In the last few decades, the introduction of powerful computational assistance for mathematicians has lead to a funny situation. There is a growing list of important results that have been “proved” by exhaustion using a computer. Important examples of this phenomenon are the non-existence of a projective plane of order \(10\) [10] and the only known value of a Ramsey number for hypergraphs [13].

Proof by cases is subtly different from exhaustive proof – for one thing a valid proof by cases can be used in an infinite universe. In a proof by cases, one has to divide the universe of discourse into a finite number of sets^{1} and then provide a separate proof for each of the cases. A great many statements about the integers can be proved using the division of integers into even and odd. Another set of cases that is used frequently is the finite number of possible remainders obtained when dividing by an integer \(d\). (Note that even and odd correspond to the remainders \(0\) and \(1\) obtained after division by \(2\).)

A very famous instance of proof by cases is the computer-assisted proof of the four-color theorem. The four-color theorem is a result known to map makers for quite some time that says that \(4\) colors are always sufficient to color the nations on a map in such a way that countries sharing a boundary are always colored differently. Figure \(3.5.1\) shows one instance of an arrangement of nations that requires at least four different colors, the theorem says that four colors are always enough. It should be noted that real cartographers usually reserve a fifth color for oceans (and other water) and that it is possible to conceive of a map requiring five colors if one allows the nations to be non-contiguous. In \(1977\), Kenneth Appel and Wolfgang Haken proved the four-color theorem by reducing the infinitude of possibilities to \(1,936\) separate cases and analyzing each of these with a computer. The inelegance of a proof by cases is probably proportional to some power of the number of cases, but in any case, this proof is generally considered somewhat inelegant. Ever since the proof was announced there has been an ongoing effort to reduce the number of cases (currently the record is \(633\) cases – still far too many to be checked through without a computer) or to find a proof that does not rely on cases. For a good introductory article on the four-color theorem see [6].
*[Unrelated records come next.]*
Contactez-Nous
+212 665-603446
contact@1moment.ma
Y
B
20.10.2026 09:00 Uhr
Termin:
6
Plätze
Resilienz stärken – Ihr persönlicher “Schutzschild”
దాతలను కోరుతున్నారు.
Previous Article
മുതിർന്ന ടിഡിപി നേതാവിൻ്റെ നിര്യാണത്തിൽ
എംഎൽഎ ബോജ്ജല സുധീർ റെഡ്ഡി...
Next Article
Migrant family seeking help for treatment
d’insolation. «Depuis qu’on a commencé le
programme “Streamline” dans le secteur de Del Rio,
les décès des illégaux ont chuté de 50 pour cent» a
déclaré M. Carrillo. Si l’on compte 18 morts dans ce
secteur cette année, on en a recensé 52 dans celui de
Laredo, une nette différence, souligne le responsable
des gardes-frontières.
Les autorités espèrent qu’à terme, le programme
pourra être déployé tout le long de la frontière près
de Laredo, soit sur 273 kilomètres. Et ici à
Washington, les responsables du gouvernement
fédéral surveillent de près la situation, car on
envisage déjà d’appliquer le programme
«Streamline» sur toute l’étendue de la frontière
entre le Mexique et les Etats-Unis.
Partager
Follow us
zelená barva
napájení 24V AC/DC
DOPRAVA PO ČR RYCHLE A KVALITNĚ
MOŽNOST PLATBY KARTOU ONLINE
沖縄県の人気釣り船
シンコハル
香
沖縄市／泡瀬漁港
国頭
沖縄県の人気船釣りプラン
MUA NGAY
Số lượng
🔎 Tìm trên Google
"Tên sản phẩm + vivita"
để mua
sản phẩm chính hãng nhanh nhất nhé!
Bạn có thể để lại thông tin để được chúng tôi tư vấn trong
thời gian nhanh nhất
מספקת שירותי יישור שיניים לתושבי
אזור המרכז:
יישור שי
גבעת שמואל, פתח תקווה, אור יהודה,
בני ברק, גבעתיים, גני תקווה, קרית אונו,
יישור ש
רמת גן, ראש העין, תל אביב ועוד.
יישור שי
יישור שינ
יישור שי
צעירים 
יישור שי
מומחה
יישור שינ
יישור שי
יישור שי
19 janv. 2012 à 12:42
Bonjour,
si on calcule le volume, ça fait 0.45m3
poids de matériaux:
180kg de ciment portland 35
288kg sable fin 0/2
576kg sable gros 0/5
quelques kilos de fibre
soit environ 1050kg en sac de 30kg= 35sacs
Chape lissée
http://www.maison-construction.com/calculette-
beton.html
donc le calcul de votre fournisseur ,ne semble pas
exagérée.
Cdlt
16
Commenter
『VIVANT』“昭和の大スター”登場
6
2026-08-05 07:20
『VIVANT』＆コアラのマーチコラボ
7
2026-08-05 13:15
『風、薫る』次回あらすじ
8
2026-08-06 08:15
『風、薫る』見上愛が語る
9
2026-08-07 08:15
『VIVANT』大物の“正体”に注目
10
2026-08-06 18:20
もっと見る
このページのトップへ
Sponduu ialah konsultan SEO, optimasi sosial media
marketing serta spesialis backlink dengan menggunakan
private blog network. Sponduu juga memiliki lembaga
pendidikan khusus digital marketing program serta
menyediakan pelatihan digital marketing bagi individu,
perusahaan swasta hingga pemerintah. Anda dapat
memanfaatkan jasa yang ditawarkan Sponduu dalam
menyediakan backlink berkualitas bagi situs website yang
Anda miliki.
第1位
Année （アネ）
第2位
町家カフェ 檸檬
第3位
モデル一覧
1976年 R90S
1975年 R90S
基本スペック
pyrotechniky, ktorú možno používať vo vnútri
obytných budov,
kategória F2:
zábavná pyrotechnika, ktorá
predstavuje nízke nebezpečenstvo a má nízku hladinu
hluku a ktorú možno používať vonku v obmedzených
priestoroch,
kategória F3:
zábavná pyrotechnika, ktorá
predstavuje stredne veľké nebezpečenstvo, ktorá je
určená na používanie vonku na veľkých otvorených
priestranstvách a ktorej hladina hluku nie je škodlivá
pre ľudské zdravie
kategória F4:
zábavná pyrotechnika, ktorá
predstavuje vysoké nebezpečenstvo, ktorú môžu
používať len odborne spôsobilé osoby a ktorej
Most exhaustive proofs of statements that aren’t trivial tend to either be (literally) too exhausting or to seem rather contrived. One example of a situation in which an exhaustive proof of some statement exists is when the statement is thought to be universally true but no general proof is known – yet the statement has been checked for a large number of cases. Goldbach’s conjecture is one such statement. Christian Goldbach [4] was a mathematician born in Königsberg Prussia, who, curiously, did not make the conjecture^{2}. which bears his name. In a letter to Leonard Euler, Goldbach conjectured that every odd number greater than \(5\) could be expressed as the sum of three primes (nowadays this is known as the weak Goldbach conjecture). Euler apparently liked the problem and replied to Goldbach stating what is now known as Goldbach’s conjecture: Every even number greater than \(2\) can be expressed as the sum of two primes. This statement has been lying around since \(1742\), and a great many of the world’s best mathematicians have made their attempts at proving it – to no avail! (Well, actually a lot of progress has been made but the result still hasn’t been proved.) It’s easy to verify the Goldbach conjecture for relatively small even numbers, so what has been done is/are proofs by exhaustion of Goldbach’s conjecture restricted to finite universes. As of this writing, the conjecture has been verified to be true of all even numbers less than \(2 × 10^{17}\).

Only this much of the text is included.